I remember seeing some code on how to branch execution without using any of the jump instructions (neither conditional nor unconditional).

I remember that the code used some sort of instruction that loaded the zero flag on the EAX reg, I think... it worked like lahf but for only one flag (not even sure it was the zero flag)...

anyway instead of doing
cmp bla, bla
jnz bla

he did
cmp bla, bla
;code that sets EAX/AX/AH to the value of one of the flags...
;from here on there are no jumps whatsoever, and yet he managed to branch

Do you guys know what I'm talking about?
I really need to find that code again... and whoever was explaining that was doing so very nonchalantly, like it was nothing really mysterious, just a convoluted way to avoid jumps.

Anyway I really need to know that, and if I could find that same page it'd be even better.
It was some sort of tutorial...
I googled a lot and couldn't find it.
Can anyone help?
Posted on 2009-09-22 18:57:22 by Cyborg
The setXX instructions are what you're looking for

.data
  funcTable dd func1,func2
.code
xor eax,eax
cmp var1,7
setle al
call funcTable

There's also the "push funcAddr | retn" trick to just jump.

These are a bunch of tricks that destroy any branch-prediction that could run the code faster (and that you could have facilitated,  to run even faster).
Posted on 2009-09-22 20:59:06 by Ultrano
Ultrano, thank you so much!
That was the exact instruction I read about!
You seem knowledgeable on that subject, can you direct me to where I can learn more of those tricks?
And does not using jump really speed things up significantly?
Isn't "call" just a push and a jump, and therefore it has a jump "embedded" in it?
Maybe I have to learn more about how the CPU tries to predict the branches in order to understand how using setle really saves time.

I want to code a regular expressions machine (DFA) and I was thinking that if I could get rid of all the jumps I could probably make it even faster...

(by the way, the push / retn was funny, I never thought about abusing ret like that :))
Posted on 2009-09-22 21:30:07 by Cyborg
Iirc, it's only these two tricks, or some slight variations of them.

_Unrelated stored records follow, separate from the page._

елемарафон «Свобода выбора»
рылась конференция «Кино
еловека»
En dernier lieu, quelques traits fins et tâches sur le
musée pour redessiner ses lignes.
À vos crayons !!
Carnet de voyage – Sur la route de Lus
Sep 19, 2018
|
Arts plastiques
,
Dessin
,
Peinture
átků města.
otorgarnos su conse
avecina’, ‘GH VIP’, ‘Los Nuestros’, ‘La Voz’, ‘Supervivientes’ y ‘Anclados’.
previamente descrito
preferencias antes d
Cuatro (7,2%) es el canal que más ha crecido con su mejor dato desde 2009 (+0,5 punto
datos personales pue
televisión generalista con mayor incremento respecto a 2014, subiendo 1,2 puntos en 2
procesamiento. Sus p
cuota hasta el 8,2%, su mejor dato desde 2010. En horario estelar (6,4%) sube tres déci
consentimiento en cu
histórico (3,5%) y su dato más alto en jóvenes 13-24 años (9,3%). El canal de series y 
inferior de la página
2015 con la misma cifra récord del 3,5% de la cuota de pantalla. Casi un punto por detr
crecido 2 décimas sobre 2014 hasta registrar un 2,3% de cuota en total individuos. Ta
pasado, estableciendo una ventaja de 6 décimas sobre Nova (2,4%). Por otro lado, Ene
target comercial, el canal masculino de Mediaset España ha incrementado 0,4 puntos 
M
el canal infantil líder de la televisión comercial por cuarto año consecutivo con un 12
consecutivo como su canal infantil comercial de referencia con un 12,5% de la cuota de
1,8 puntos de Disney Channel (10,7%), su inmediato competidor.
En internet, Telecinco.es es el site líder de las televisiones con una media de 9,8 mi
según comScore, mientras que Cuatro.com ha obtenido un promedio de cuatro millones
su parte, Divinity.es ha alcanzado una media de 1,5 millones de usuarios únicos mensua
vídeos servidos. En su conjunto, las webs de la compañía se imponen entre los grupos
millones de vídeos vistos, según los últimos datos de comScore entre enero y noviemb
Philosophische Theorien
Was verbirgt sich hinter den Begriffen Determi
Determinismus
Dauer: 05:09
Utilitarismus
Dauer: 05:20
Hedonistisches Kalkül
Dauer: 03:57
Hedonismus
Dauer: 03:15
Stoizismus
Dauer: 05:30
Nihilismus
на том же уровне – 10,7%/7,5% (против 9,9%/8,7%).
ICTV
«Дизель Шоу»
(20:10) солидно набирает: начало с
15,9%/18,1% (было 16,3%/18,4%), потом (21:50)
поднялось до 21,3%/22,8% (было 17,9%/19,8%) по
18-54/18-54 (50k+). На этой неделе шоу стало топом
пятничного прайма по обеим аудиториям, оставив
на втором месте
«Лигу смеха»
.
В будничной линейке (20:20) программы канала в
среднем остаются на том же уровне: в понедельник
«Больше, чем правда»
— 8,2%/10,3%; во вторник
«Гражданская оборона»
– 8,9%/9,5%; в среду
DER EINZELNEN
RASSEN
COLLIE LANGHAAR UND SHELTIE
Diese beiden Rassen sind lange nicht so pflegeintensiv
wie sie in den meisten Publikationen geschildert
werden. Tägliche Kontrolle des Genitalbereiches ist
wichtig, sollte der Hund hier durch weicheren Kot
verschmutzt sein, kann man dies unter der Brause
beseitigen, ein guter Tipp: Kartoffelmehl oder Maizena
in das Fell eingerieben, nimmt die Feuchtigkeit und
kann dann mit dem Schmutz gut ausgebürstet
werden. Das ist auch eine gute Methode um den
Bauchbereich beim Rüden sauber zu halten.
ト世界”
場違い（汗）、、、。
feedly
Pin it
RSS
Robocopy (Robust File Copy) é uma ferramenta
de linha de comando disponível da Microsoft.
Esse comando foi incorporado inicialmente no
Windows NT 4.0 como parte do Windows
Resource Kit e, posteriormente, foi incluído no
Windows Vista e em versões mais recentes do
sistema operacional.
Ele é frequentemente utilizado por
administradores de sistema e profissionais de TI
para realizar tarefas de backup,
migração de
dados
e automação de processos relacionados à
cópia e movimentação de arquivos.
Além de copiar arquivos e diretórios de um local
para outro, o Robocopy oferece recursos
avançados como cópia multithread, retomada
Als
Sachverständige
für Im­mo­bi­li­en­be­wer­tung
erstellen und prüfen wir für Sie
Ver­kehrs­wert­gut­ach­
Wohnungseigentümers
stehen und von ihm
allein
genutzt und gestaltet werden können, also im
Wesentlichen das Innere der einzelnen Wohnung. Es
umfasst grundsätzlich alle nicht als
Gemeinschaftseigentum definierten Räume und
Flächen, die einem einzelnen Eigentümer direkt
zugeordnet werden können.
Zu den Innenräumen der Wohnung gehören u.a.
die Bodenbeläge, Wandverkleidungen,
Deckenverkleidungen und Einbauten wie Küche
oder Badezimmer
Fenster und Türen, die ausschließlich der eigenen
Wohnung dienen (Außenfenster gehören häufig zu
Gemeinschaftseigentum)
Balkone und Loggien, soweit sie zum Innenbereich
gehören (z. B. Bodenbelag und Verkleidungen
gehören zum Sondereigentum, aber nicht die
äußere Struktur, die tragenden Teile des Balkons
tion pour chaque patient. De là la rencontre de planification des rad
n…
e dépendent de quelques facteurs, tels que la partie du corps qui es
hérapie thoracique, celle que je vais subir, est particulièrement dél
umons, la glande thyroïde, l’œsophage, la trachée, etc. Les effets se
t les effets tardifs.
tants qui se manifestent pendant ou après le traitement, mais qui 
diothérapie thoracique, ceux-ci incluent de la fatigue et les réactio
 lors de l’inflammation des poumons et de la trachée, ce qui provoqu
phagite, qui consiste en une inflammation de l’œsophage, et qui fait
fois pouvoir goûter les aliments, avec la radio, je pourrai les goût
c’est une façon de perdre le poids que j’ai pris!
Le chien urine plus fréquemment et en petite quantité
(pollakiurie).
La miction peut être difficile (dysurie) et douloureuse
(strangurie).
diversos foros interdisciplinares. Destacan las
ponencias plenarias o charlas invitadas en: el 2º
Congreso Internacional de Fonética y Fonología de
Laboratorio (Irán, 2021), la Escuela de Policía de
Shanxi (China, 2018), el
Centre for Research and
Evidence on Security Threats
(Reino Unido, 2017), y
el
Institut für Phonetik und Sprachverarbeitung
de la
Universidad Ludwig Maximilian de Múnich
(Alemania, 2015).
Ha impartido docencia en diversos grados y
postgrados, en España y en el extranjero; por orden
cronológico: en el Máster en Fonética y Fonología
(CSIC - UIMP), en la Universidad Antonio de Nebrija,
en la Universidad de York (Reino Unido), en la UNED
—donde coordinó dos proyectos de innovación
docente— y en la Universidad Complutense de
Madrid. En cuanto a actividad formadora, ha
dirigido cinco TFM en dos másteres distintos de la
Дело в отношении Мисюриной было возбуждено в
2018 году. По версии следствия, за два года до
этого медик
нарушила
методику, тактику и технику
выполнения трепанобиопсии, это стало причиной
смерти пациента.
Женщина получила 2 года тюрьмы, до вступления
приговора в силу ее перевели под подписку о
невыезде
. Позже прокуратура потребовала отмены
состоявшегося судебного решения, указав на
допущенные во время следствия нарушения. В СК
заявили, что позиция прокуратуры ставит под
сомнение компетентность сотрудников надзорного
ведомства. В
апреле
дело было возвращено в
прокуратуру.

Branch-prediction is detailed in cpu whitepapers. (there's a different document for each x86-based cpu: P4, c2d, sempron, phenom,...). SSE2 (or was it SSE3) adds prediction-hinting opcodes.

What you need in your regexp is probably just a table of function-pointers - this is if there would be a chain of 6+ cmp/jmp otherwise. You can also look into the cmovXX instructions and SSE comparison-masks.
Posted on 2009-09-22 22:07:53 by Ultrano
Great, thanks again!
Posted on 2009-09-23 01:48:12 by Cyborg
It sounds like what you're interested in is "conditional processing without branching", rather than "branching without jumping" :) - you can't fully avoid branching, but like Ultrano has shown there's some tricks for common situations, including arithmetic tricks that don't (directly) use the SETxx instructions.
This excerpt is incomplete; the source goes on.